La preuve de la délivrance de l’information. C’est au médecin qu’il appartient de prouver que l’information a bien été délivrée. La preuve de la délivrance de l’information peut être apportée par tout moyen.

Premier élément à prouver. Le médecin devra dans un premier temps prouver que l’entretien individuel au cours duquel il aura informé son patient a bien eu lieu. Pour autant, prouver que l’entretien a bien eu lieu n’est pas une preuve du contenu de l’information délivrée.

Preuve du contenu de l’information. Dans la meilleure hypothèse, le médecin aura une preuve écrite du contenu de l’information donnée. Mais parfois, il arrive que l’information soit délivrée par oral : dans cette situation, la preuve de la délivrance de l’information sera difficile.

Remettre une fiche d’information ? La remise d’un document au patient, sous forme de « fiche d’information » ou « document de consentement éclairé », facilite la preuve de la délivrance de l’information par le médecin, la contresignature de ce document par le patient pouvant aider à prouver que celui-ci a bien reçu l’information.

Fiche d’information = décharge de responsabilité ? Ce type de document n’exonère pas le médecin de sa responsabilité en matière d’information, surtout lorsqu’il s’agit d’un « document type » remis à tous les patients, sans que soit prise en compte leur situation médicale propre.

La sanction du défaut d’information. Un défaut d'information de la part du médecin, ou la délivrance d'une information incomplète, peut entraîner la mise en œuvre de la responsabilité civile du médecin.

Quelles sont les préjudices indemnisables ? Indépendamment de l’indemnisation du préjudice corporel qui peut découler de la réalisation d'un risque dont le patient n'avait pas été informé, certains préjudices découlant du défaut d'information peuvent également être indemnisés.

L'indemnisation de la perte de chance. Cette indemnisation est accordée lorsque le patient prouve que le défaut d'information ou l'information défaillante lui a fait perdre la chance d'échapper à un risque non connu qui s'est réalisé.

À noter.
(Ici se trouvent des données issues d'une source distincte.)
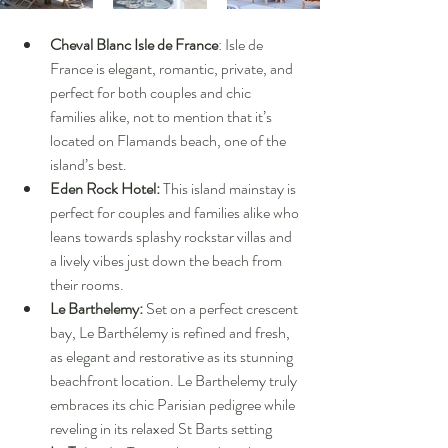
Cheval Blanc Isle de France
: Isle de 
France is elegant, romantic, private, and 
perfect for both couples and chic 
families alike, not to mention that it’s 
located on Flamands beach, one of the 
island’s best.
Eden Rock Hotel:
 This island mainstay is 
perfect for couples and families alike who 
leans towards splashy rockstar villas and 
a lively vibes just down the beach from 
their rooms.
Le Barthelemy: 
Set on a perfect crescent 
bay, Le Barthélemy is refined and fresh, 
as elegant and restorative as its stunning 
beachfront location. Le Barthelemy truly 
embraces its chic Parisian pedigree while 
reveling in its relaxed St Barts setting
Il a été jugé que le patient non-informé des risques qu'il pouvait courir, du fait d'une intervention sans aucune autre alternative, ne pouvait pas prétendre à une indemnisation pour perte de chance dans le cas où le risque dont il n'avait pas été informé se serait tout de même réalisé. Le juge a estimé que, même informé du risque, le patient aurait forcément accepté l'intervention, car c'était sa seule chance d'être soigné. De ce fait, le patient ne justifie d'aucun préjudice indemnisable au titre de la perte de chance, et n’a donc pas à être indemnisé.

L'indemnisation du préjudice moral d'impréparation. La troisième indemnité à laquelle un patient peut prétendre est l’indemnisation d’un préjudice moral d’impréparation.

À retenir

Un médecin est tenu de délivrer une information claire, loyale et appropriée à son patient, sauf dans 3 situations (urgence, impossibilité d’informer le patient et volonté du patient d’être tenu dans l’ignorance). S’il manque à son devoir d’information, le médecin peut voir sa responsabilité engagée et indemniser, le cas échéant, son patient pour le préjudice subi.